## DATA TO EXAMINE
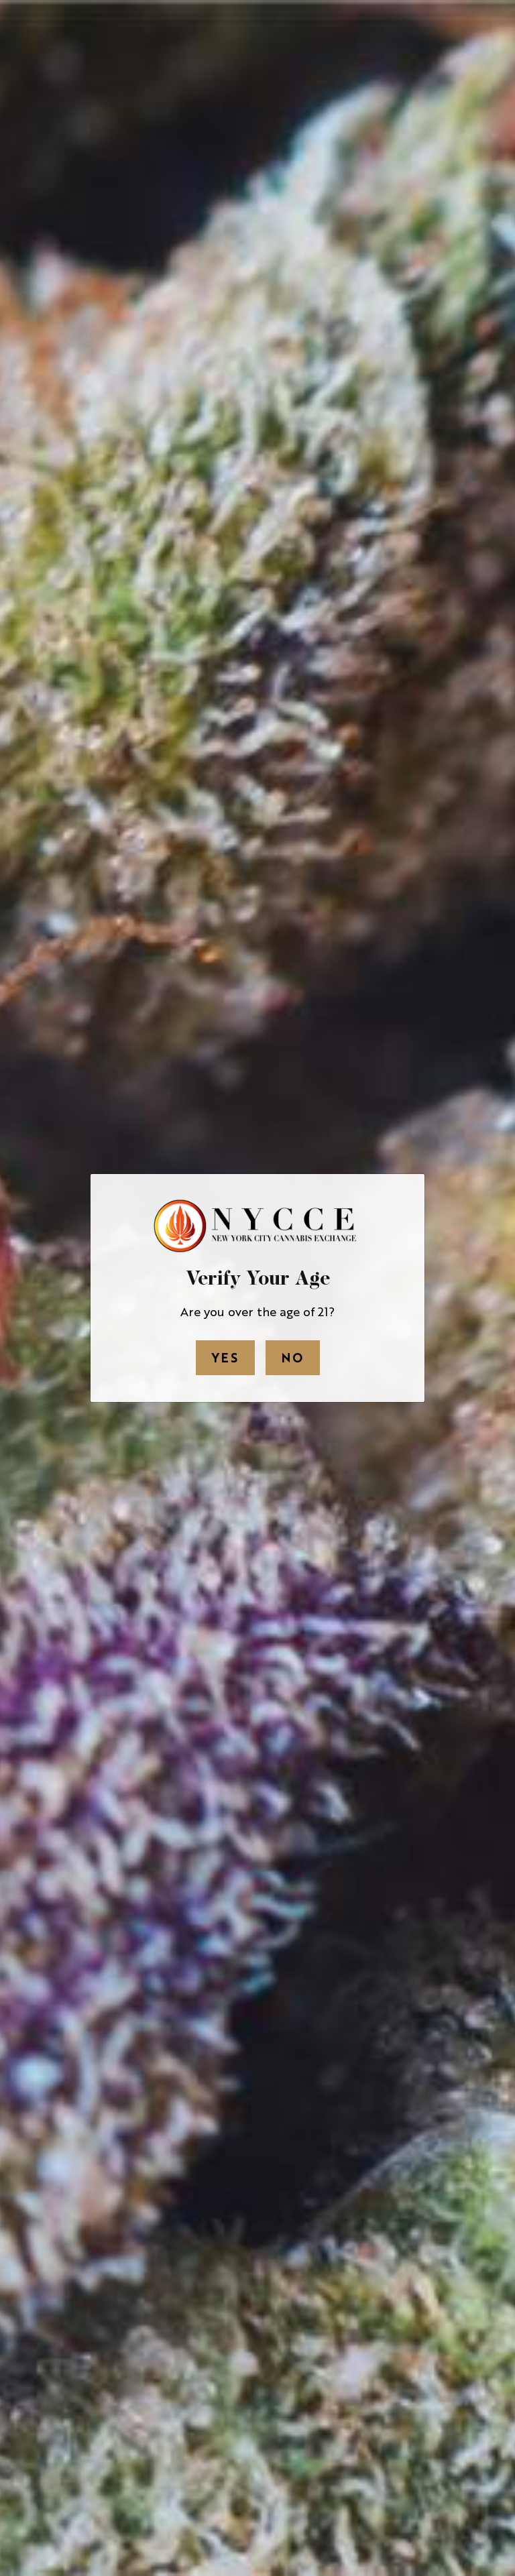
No (293, 1357)
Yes (225, 1357)
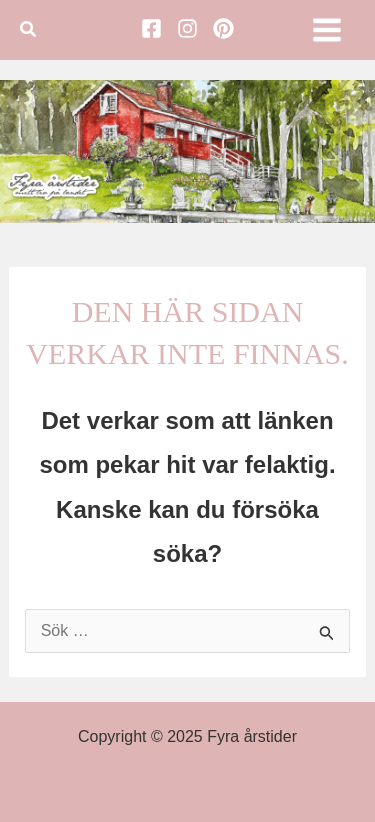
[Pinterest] (223, 28)
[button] (29, 30)
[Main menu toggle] (327, 30)
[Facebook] (151, 28)
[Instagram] (187, 28)
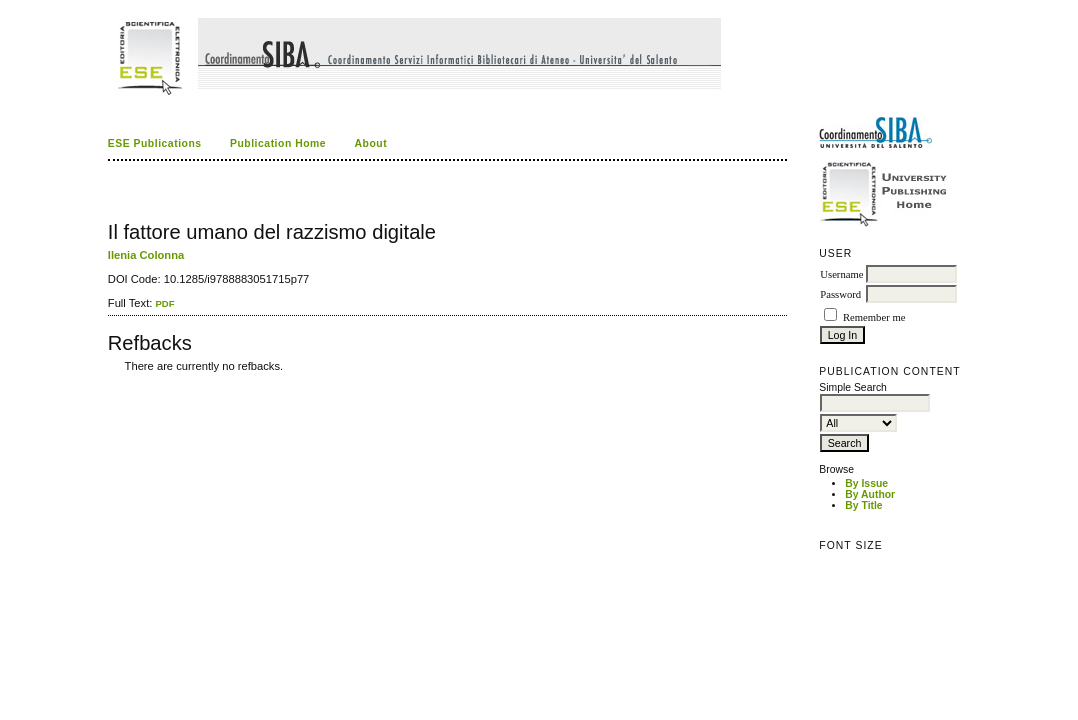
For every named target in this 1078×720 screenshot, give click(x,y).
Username (841, 274)
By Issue (866, 483)
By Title (863, 505)
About (371, 143)
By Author (870, 494)
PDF (164, 303)
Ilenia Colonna (146, 255)
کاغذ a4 (109, 380)
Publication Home (278, 143)
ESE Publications (155, 143)
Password (840, 294)
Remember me (874, 317)
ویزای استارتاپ (113, 380)
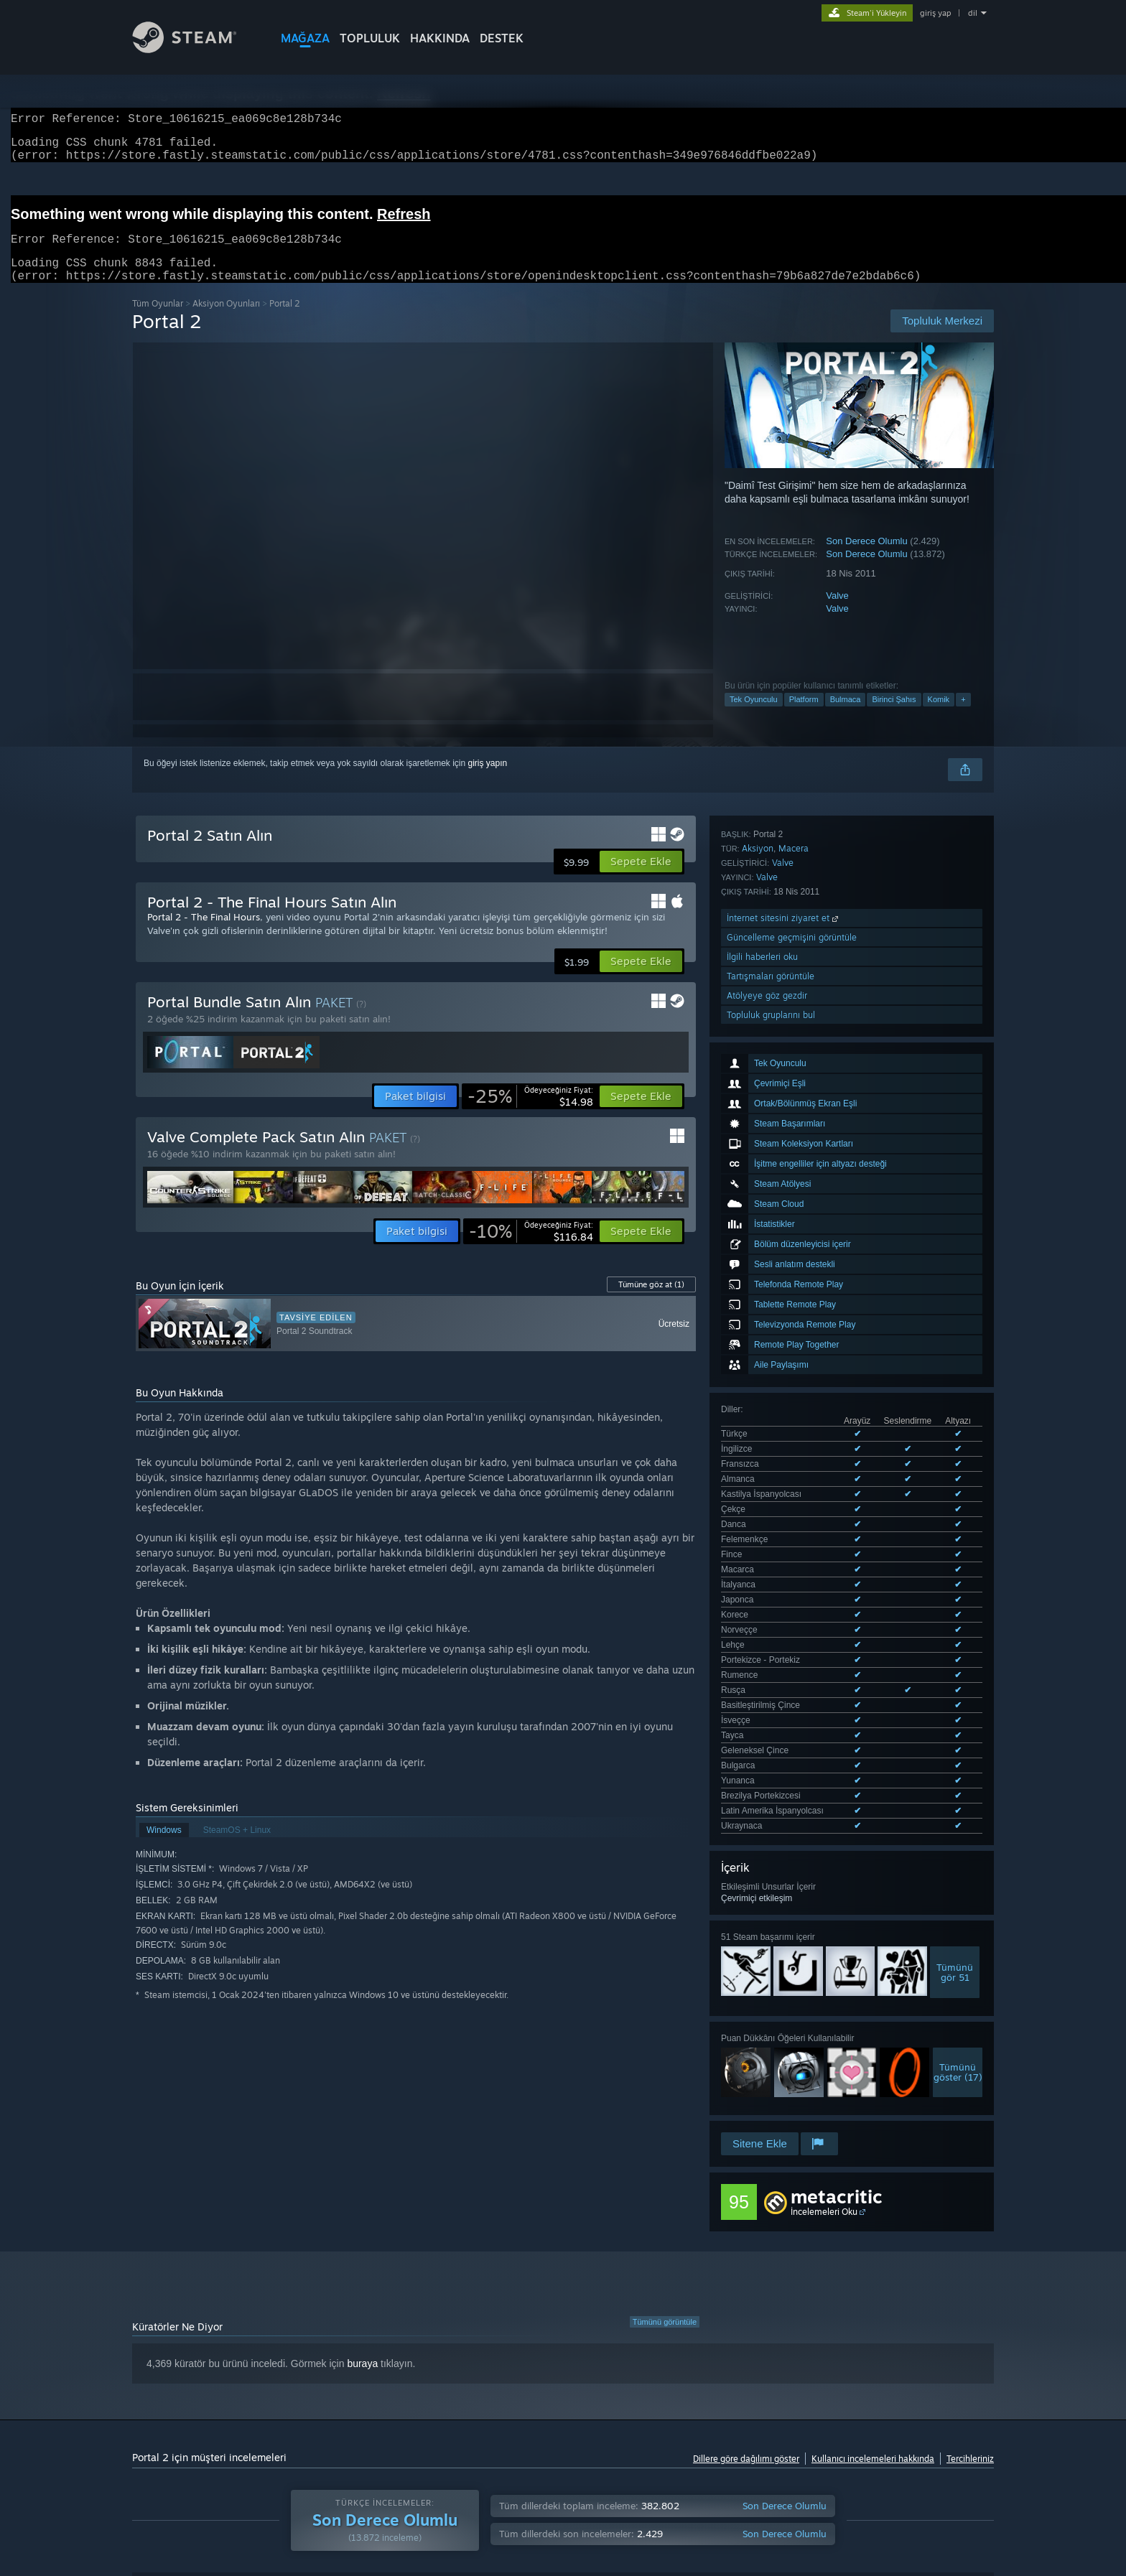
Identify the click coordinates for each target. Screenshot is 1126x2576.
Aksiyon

## TRY IT
Where the line with "Remember me (874, 317)" appears in the entries above, begin there and restate every line to the end word for word, minus the pictures.

## WRITTEN ANSWER
Remember me (874, 317)
ویزای استارتاپ (113, 380)
Identify the click coordinates for each target. Screenshot is 1126x2576.
Aksiyon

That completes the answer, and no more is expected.